Chris MacNeel

By Chris MacNeel

Using Good Data Practices for Improving Fault Isolation Procedures in Aviation Maintenance


Building a Better Fault Data Ecosystem

Fault Isolation is a paramount process in aviation maintenance and is difficult to accomplish for a few reasons. First, the manual for the fault data ecosystem is typically designed once at the beginning of a program and using engineering precedent, hypothesizes how things will fail. In reality, however, things are often unpredictable and fail differently.

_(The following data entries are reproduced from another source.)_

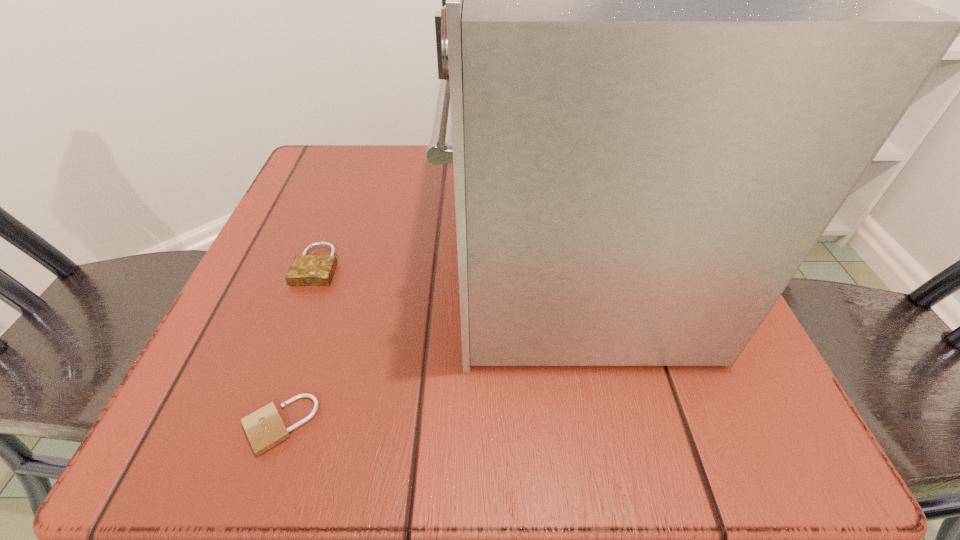 The width and height of the screenshot is (960, 540). Identify the location of the second closest object to the shorter padlock. (306, 270).

Choose which object is the second nearest neighbor to the toaster oven. Please provide its 2D coordinates. Your answer should be formatted as a tuple, i.e. [(x, y)], where the tuple contains the x and y coordinates of a point satisfying the conditions above.

[(306, 270)]

At what (x,y) coordinates should I click in order to perform the action: click on free point that satisfies the following two spatial constraints: 1. on the keyhole side of the shortest object; 2. on the left side of the second tallest object. Please return your answer as a coordinate pair (x, y). Looking at the image, I should click on (257, 424).

Identify the location of vacant area that satisfies the following two spatial constraints: 1. on the front panel of the toaster oven; 2. on the keyhole side of the second shortest object. Image resolution: width=960 pixels, height=540 pixels. (566, 266).

The image size is (960, 540). I want to click on free location that satisfies the following two spatial constraints: 1. on the front panel of the rightmost object; 2. on the keyhole side of the taller padlock, so click(x=566, y=266).

This screenshot has width=960, height=540. I want to click on free space in the image that satisfies the following two spatial constraints: 1. on the keyhole side of the nearest object; 2. on the right side of the farther padlock, so click(257, 424).

I want to click on free space that satisfies the following two spatial constraints: 1. on the front panel of the toaster oven; 2. on the keyhole side of the farther padlock, so click(566, 266).

You are a GUI agent. You are given a task and a screenshot of the screen. Output one action in this format:
    pyautogui.click(x=<x>, y=<y>)
    Task: Click on the free location that satisfies the following two spatial constraints: 1. on the front panel of the rightmost object; 2. on the keyhole side of the taller padlock
    The height and width of the screenshot is (540, 960).
    Given the screenshot: What is the action you would take?
    pyautogui.click(x=566, y=266)

What are the coordinates of `free space that satisfies the following two spatial constraints: 1. on the keyhole side of the second tallest object; 2. on the left side of the shortest object` in the screenshot? It's located at (257, 424).

The image size is (960, 540). In order to click on free spot that satisfies the following two spatial constraints: 1. on the front panel of the tallest object; 2. on the keyhole side of the farther padlock in this screenshot , I will do pyautogui.click(x=566, y=266). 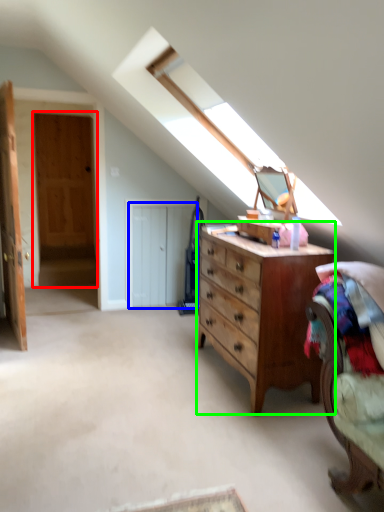 Question: Which object is positioned farthest from door (highlighted by a red box)? Select from door (highlighted by a blue box) and chest of drawers (highlighted by a green box).

Choices:
 (A) door
 (B) chest of drawers

Answer: (B) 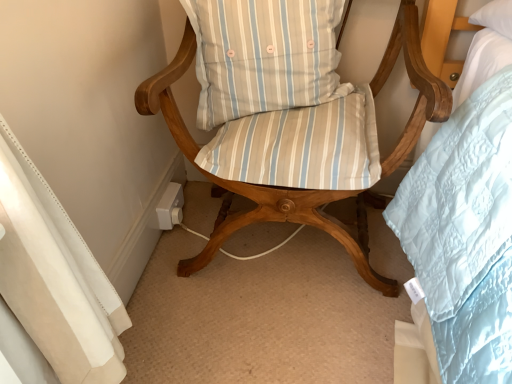 Identify the location of free spot below wooden chair with striped cushions at center (from a real-world perspective). (288, 262). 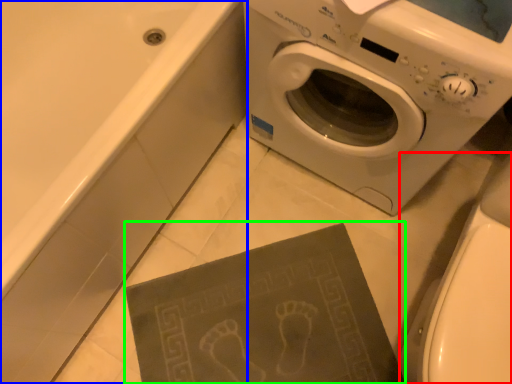 Question: Which is nearer to the toilet bowl (highlighted by a red box)? bath (highlighted by a blue box) or paperback book (highlighted by a green box).

Choices:
 (A) bath
 (B) paperback book

Answer: (B) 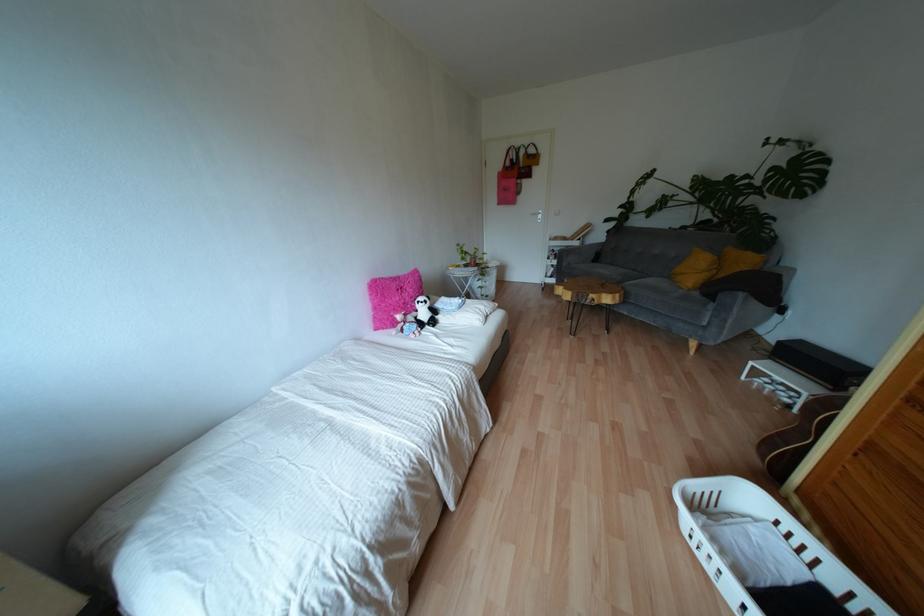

Faults can register in weird combinations, while a majority of fault codes are explicit and a 1-for-1 match, like a notice that a tire needs changing (if you see this fault do task x), others are not clear and may require interpretation and troubleshooting to determine the most likely cause. This depends on if there were any other particular events that preceded it (co-occurs) on the aircraft. This is also the part where things get hairy.

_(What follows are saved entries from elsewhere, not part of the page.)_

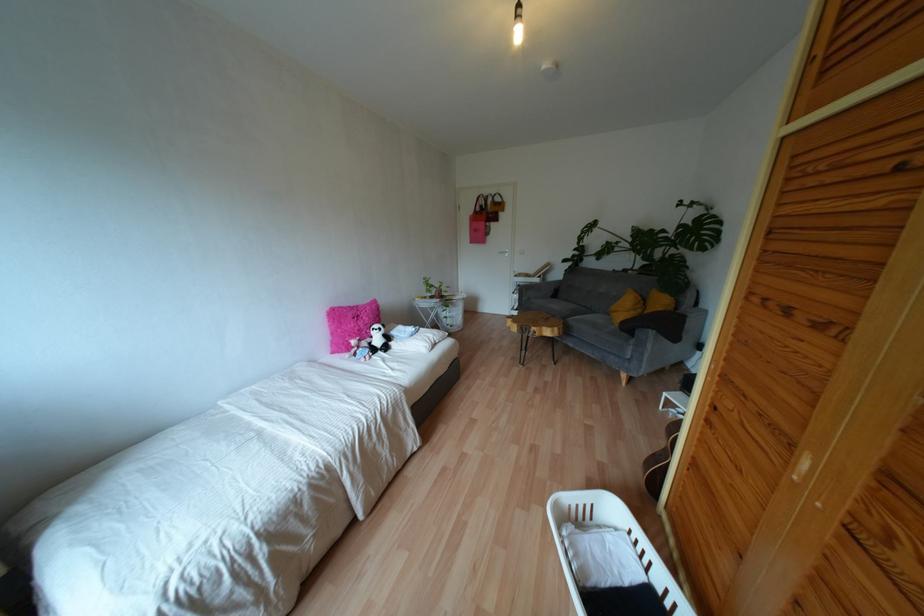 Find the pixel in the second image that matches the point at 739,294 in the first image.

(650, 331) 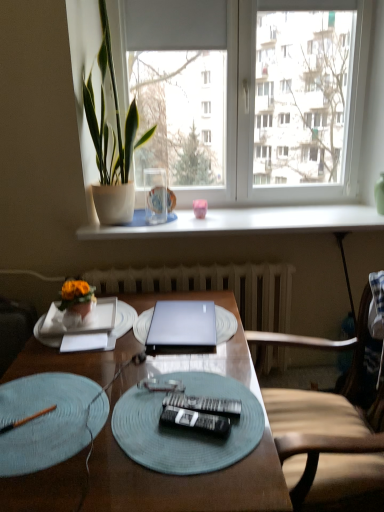 From the picture: How much space does black plastic remote control at center, marked as the second remote control in a back-to-front arrangement, occupy vertically?

black plastic remote control at center, marked as the second remote control in a back-to-front arrangement, is 0.91 inches in height.

What do you see at coordinates (26, 419) in the screenshot?
I see `orange wood pen at lower left` at bounding box center [26, 419].

What are the coordinates of `orange wood pen at lower left` in the screenshot? It's located at (26, 419).

The height and width of the screenshot is (512, 384). Identify the location of white glossy window sill at upper center. (248, 222).

Find the location of a particular element. wooden desk at center is located at coordinates (187, 476).

The height and width of the screenshot is (512, 384). Describe the element at coordinates (48, 420) in the screenshot. I see `light blue textured placemat at lower left` at that location.

The width and height of the screenshot is (384, 512). I want to click on black plastic remote control at center, marked as the second remote control in a back-to-front arrangement, so click(x=195, y=421).

How different are the orientations of white metallic radiator at center and wooden at right in degrees?

They differ by 88.8 degrees in their facing directions.

Is white metallic radiator at center in front of or behind wooden at right in the image?

white metallic radiator at center is behind wooden at right.

Which is behind, point (125, 290) or point (377, 435)?

The point (125, 290) is more distant.

Considering their positions, is white glossy window sill at upper center located in front of or behind orange wood pen at lower left?

Visually, white glossy window sill at upper center is located behind orange wood pen at lower left.

Is white glossy window sill at upper center looking in the opposite direction of orange wood pen at lower left?

No, white glossy window sill at upper center is not facing the opposite direction of orange wood pen at lower left.

How different are the orientations of white glossy window sill at upper center and orange wood pen at lower left in degrees?

The angle between the facing direction of white glossy window sill at upper center and the facing direction of orange wood pen at lower left is 39 degrees.

Looking at the image, does white glossy window sill at upper center seem bigger or smaller compared to orange wood pen at lower left?

Considering their sizes, white glossy window sill at upper center takes up more space than orange wood pen at lower left.

Is orange wood pen at lower left at the right side of pink matte coffee cup at center?

No, orange wood pen at lower left is not to the right of pink matte coffee cup at center.

From the picture: Can you confirm if orange wood pen at lower left is thinner than pink matte coffee cup at center?

Yes, orange wood pen at lower left is thinner than pink matte coffee cup at center.

From the image's perspective, between orange wood pen at lower left and pink matte coffee cup at center, which one is located above?

pink matte coffee cup at center appears higher in the image.

Is orange wood pen at lower left facing away from pink matte coffee cup at center?

orange wood pen at lower left is not turned away from pink matte coffee cup at center.

Is black plastic remote control at center, which is counted as the first remote control, starting from the back, not near white paper at center?

They are positioned close to each other.

Is point (197, 410) more distant than point (109, 348)?

That is False.

Could you tell me if black plastic remote control at center, which ranks as the second remote control in front-to-back order, is turned towards white paper at center?

No, black plastic remote control at center, which ranks as the second remote control in front-to-back order, is not turned towards white paper at center.

Considering their positions, is black plastic remote control at center, which is counted as the first remote control, starting from the back, located in front of or behind white paper at center?

In the image, black plastic remote control at center, which is counted as the first remote control, starting from the back, appears in front of white paper at center.

Between point (344, 5) and point (33, 418), which one is positioned in front?

The point (33, 418) is closer.

Are white plastic window at upper center and orange wood pen at lower left located far from each other?

Yes, white plastic window at upper center is far from orange wood pen at lower left.

Does white plastic window at upper center turn towards orange wood pen at lower left?

Yes, white plastic window at upper center is turned towards orange wood pen at lower left.

In terms of height, does white plastic window at upper center look taller or shorter compared to orange wood pen at lower left?

Clearly, white plastic window at upper center is taller compared to orange wood pen at lower left.

Could you tell me if black plastic remote control at center, which ranks as the second remote control in front-to-back order, is turned towards wooden at right?

No, black plastic remote control at center, which ranks as the second remote control in front-to-back order, is not turned towards wooden at right.

Which object is further away from the camera, black plastic remote control at center, which is counted as the first remote control, starting from the back, or wooden at right?

black plastic remote control at center, which is counted as the first remote control, starting from the back, is more distant.

Can we say black plastic remote control at center, which is counted as the first remote control, starting from the back, lies outside wooden at right?

black plastic remote control at center, which is counted as the first remote control, starting from the back, lies outside wooden at right's area.

From a real-world perspective, who is located higher, black plastic remote control at center, which ranks as the second remote control in front-to-back order, or wooden at right?

From a 3D spatial view, black plastic remote control at center, which ranks as the second remote control in front-to-back order, is above.

Would you say wooden at right is a long distance from wooden desk at center?

wooden at right is near wooden desk at center, not far away.

Is wooden at right facing away from wooden desk at center?

No, wooden at right is not facing the opposite direction of wooden desk at center.

Is point (360, 477) positioned before point (250, 378)?

Yes, it is.

Locate an element on the screen. Image resolution: width=384 pixels, height=512 pixels. chair below the white metallic radiator at center (from the image's perspective) is located at coordinates (327, 432).

Find the location of a particular element. pen on the left of the white glossy window sill at upper center is located at coordinates (26, 419).

When comparing their distances from wooden desk at center, does light blue textured placemat at lower left or black plastic remote control at center, which is counted as the first remote control, starting from the back, seem closer?

Based on the image, light blue textured placemat at lower left appears to be nearer to wooden desk at center.

Looking at the image, which one is located further to white glossy window sill at upper center, black plastic remote control at center, marked as the second remote control in a back-to-front arrangement, or silver metallic laptop at center?

black plastic remote control at center, marked as the second remote control in a back-to-front arrangement, lies further to white glossy window sill at upper center than the other object.

Looking at the image, which one is located closer to white paper at left, white metallic radiator at center or wooden desk at center?

Based on the image, wooden desk at center appears to be nearer to white paper at left.

From the image, which object appears to be farther from white plastic window at upper center, light blue textured placemat at lower left or black plastic remote control at center, which ranks as the second remote control in front-to-back order?

The object further to white plastic window at upper center is black plastic remote control at center, which ranks as the second remote control in front-to-back order.

From the image, which object appears to be nearer to wooden desk at center, wooden at right or white plastic window at upper center?

wooden at right is positioned closer to the anchor wooden desk at center.

From the image, which object appears to be nearer to green leafy plant at left, light blue textured placemat at lower left or silver metallic laptop at center?

silver metallic laptop at center is closer to green leafy plant at left.

Estimate the real-world distances between objects in this image. Which object is closer to white glossy window sill at upper center, white plastic window at upper center or matte green placemat at center?

white plastic window at upper center lies closer to white glossy window sill at upper center than the other object.

Based on their spatial positions, is light blue textured placemat at lower left or white glossy window sill at upper center closer to wooden desk at center?

light blue textured placemat at lower left.

Locate an element on the screen. Image resolution: width=384 pixels, height=512 pixels. laptop that lies between white plastic window at upper center and black plastic remote control at center, which ranks as the second remote control in front-to-back order, from top to bottom is located at coordinates (182, 324).

At what (x,y) coordinates should I click in order to perform the action: click on laptop between orange wood pen at lower left and wooden at right. Please return your answer as a coordinate pair (x, y). Looking at the image, I should click on tap(182, 324).

Locate an element on the screen. This screenshot has width=384, height=512. remote control positioned between black plastic remote control at center, marked as the second remote control in a back-to-front arrangement, and white paper at center from near to far is located at coordinates (203, 404).

Locate an element on the screen. The height and width of the screenshot is (512, 384). window sill between green leafy plant at left and wooden at right vertically is located at coordinates (248, 222).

After a complex fault is recognized, most of the time a maintainer will go through a defined troubleshooting process, a series of tests, to figure out how to best isolate the issue. These troubleshooting processes carry significant ambiguity due to the nature of the aircraft design. Many system design documents explaining how things should fail are created at the beginning of a program and never integrated with real fleet data. In some cases, the maintainer is highly educated and experienced, in others, the maintainer hasn’t been given all the necessary training so the selection of faults to troubleshoot may be inefficient and misinformed.

Given this, how do we implement data practices to mitigate the challenges faced in the fault isolation ecosystem?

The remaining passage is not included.